1. Sehr gut kann ich mich noch an die Zeiten erinnern, als wir die Singularität des Holocausts gegen Nationalisten verteidigt haben.
2. Im „Historikerstreit“ von 1986 formulierte Ernst Nolte seinen berüchtigten Satz: „Vollbrachten die Nationalsozialisten, vollbrachte Hitler eine ‚asiatische Tat‘ vielleicht nur deshalb, weil sie sich und ihresgleichen als potenzielle oder wirkliche Opfer einer ‚asiatischen Tat‘ betrachteten? War nicht der ‚Archipel Gulag‘ ursprünglichger als Auschwitz? War nicht der Klassenmord der Bolschewiki das logische und faktische Prius des ‚Rassenmords der Nationalsozialisten‘?“ (zit. nach W.S.: Deutsche Diskurse. Hamburg 2. Aufl. 2009, S. 44)
3. Heute hat sich die politische Perspektive ins Gegenteil verkehrt. „Einst relativierte die Rechte, heute die Linke.“ (Charlotte Wiedemann, taz 17.3.21)
4. Wiedemann kennzeichnet als Besonderheiten des Holocaust: a) die Totalität des Vernichtungswillens, b) die Systematik des Mordprogramms, c) die geografische Reichweite und d) die Einbeziehung des Volksgemeinschaft in die Verbrechen.

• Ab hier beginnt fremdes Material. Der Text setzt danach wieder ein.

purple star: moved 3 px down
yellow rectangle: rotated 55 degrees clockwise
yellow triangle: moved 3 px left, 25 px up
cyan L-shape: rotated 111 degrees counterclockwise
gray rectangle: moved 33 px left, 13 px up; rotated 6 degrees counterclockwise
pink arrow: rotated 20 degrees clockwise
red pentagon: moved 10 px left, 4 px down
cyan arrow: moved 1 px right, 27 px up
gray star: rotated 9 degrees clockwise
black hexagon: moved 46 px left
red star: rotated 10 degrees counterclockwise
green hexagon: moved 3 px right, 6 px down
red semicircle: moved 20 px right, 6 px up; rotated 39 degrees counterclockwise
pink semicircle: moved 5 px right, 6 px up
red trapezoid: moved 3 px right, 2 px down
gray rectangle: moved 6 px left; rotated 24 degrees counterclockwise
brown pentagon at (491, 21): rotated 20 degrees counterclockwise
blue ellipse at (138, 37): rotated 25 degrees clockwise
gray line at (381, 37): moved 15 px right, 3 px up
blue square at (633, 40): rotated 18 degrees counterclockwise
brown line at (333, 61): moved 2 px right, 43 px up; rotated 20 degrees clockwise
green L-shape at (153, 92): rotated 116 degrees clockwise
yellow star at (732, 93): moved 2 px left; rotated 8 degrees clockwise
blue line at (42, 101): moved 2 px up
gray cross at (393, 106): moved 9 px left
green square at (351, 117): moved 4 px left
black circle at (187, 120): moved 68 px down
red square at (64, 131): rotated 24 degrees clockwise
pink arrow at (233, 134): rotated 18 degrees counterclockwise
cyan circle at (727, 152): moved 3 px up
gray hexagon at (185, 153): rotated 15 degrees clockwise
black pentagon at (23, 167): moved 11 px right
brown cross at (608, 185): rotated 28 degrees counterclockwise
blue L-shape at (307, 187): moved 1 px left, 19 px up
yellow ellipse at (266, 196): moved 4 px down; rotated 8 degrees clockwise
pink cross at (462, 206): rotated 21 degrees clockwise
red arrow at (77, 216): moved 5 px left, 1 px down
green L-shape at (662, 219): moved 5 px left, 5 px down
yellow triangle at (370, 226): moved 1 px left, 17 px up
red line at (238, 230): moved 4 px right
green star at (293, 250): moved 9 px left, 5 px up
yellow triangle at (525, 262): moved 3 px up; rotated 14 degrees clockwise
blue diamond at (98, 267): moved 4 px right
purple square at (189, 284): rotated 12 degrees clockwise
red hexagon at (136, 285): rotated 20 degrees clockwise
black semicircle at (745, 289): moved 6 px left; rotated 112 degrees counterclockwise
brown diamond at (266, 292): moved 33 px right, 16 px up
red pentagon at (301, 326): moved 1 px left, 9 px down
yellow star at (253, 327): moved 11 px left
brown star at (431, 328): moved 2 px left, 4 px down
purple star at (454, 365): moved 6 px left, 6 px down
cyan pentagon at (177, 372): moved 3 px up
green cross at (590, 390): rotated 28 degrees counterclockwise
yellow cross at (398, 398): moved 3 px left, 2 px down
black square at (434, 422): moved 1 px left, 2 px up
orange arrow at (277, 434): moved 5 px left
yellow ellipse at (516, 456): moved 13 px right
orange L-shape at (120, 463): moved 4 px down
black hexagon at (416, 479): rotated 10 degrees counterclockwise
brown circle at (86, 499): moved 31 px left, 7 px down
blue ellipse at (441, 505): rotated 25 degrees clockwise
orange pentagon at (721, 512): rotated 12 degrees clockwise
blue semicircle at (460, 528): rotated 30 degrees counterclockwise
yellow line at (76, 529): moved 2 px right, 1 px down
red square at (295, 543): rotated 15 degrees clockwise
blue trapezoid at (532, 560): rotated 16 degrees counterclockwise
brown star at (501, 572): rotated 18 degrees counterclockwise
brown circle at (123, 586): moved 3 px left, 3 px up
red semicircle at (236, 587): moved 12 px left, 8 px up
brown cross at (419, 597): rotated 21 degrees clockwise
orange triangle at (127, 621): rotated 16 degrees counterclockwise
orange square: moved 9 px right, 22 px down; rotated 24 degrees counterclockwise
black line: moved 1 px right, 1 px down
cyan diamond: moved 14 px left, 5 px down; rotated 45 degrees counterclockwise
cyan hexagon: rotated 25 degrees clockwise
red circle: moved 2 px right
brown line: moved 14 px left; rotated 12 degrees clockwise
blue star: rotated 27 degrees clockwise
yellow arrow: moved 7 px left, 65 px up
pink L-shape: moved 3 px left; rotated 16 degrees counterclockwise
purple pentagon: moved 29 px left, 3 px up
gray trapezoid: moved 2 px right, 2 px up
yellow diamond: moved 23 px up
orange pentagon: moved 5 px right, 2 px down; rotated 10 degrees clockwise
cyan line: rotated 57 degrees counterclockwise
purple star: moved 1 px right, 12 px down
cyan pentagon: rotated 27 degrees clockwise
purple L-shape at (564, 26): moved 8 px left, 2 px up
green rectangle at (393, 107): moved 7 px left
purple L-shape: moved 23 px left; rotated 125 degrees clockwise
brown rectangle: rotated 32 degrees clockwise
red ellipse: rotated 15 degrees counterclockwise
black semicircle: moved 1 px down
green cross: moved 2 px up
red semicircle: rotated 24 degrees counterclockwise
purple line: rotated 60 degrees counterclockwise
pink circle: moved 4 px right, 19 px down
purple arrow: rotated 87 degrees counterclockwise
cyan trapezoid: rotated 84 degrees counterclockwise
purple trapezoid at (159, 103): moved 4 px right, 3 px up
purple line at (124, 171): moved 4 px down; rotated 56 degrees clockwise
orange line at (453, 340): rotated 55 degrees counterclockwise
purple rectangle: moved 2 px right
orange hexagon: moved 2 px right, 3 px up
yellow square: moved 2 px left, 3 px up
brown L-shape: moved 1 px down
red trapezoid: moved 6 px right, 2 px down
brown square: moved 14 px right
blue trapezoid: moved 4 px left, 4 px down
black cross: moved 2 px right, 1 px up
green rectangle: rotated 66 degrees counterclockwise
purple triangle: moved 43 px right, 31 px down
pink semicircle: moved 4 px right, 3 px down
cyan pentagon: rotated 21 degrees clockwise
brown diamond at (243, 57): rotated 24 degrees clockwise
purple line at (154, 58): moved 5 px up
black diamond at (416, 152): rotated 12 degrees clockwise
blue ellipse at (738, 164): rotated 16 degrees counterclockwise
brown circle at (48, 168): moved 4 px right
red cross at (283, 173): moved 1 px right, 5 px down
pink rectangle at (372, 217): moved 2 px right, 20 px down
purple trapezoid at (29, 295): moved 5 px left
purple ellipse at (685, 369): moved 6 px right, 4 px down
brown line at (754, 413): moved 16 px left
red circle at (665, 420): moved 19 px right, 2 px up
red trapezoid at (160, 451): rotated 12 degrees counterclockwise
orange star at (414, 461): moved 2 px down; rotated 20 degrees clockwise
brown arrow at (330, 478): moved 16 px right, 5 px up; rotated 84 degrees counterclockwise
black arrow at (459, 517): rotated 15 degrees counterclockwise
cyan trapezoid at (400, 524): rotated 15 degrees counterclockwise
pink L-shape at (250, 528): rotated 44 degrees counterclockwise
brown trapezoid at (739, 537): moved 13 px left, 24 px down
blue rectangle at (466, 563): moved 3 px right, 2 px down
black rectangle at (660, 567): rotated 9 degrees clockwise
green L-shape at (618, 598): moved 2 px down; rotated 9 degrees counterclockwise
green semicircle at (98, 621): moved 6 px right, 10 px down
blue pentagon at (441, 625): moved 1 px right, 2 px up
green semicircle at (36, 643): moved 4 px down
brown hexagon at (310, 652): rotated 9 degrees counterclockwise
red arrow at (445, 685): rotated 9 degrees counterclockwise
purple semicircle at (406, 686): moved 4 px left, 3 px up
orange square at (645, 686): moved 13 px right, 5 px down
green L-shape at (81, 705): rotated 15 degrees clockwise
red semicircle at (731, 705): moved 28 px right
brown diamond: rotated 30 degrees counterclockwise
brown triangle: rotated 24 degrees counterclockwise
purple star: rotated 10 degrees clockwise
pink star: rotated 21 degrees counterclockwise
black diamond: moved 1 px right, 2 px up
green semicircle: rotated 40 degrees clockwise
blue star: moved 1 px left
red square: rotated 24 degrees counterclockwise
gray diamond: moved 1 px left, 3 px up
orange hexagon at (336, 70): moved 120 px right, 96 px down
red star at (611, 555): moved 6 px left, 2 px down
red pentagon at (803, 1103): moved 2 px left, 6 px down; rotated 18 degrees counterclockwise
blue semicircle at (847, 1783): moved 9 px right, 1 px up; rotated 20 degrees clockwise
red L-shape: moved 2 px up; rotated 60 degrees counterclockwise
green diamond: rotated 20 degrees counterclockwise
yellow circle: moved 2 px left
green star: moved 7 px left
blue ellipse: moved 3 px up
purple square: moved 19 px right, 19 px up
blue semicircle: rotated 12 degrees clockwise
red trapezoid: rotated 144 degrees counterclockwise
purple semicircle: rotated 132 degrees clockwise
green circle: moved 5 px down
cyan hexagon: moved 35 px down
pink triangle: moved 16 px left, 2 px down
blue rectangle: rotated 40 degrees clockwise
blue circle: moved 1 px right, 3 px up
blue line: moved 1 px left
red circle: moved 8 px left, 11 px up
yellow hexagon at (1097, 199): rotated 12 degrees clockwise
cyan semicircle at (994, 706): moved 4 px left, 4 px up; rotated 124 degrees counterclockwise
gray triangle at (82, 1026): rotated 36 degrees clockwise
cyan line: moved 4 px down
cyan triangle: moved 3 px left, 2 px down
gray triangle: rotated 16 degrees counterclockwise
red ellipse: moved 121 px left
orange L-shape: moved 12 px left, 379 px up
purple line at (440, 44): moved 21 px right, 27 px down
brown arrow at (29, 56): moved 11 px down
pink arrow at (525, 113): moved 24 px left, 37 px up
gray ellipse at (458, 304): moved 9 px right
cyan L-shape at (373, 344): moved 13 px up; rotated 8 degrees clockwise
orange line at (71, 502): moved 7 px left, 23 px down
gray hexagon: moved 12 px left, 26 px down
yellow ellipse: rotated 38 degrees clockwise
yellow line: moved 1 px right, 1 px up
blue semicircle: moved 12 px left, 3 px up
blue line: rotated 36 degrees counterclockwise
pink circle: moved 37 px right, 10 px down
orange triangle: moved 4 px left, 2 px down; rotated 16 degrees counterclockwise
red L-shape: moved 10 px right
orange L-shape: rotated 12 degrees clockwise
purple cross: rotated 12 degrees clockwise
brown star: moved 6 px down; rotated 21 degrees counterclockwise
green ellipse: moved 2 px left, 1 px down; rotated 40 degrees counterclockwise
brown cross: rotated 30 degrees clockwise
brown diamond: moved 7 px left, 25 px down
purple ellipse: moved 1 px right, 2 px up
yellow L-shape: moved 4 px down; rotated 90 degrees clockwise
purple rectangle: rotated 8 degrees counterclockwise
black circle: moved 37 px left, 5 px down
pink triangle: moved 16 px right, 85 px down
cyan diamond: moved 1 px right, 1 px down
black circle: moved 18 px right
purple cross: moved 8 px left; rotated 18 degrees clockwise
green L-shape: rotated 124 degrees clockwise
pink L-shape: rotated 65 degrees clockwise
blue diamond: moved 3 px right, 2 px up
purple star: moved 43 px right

5. Thomas Schmid nennt als Besonderheiten des Holocaust, dass die Vernichtung der Juden der alleinige Zweck war. Und zwar aus einem Grund: weil sie Juden waren (Literarische Welt 27.2.21).
6. Nach Wiedemann dürfen wir den Porajmos nicht vergessen, dem eine halbe Million Roma und Sinti zum Opfer fielen.
7. Eine qualitative Veränderung verlangte Jürgen Zimmerer in seinem Buch „Von Windhuk nach Auschwitz“ schon 2011. Er betrachtet den Völkermord an den Herero durch kaiserliche Truppen 1904 (ca. 50.000 Menschen ließ man in der Wüste sterben) als Vorläufer von Auschwitz und bestreitet damit die Singularität des Holocaust.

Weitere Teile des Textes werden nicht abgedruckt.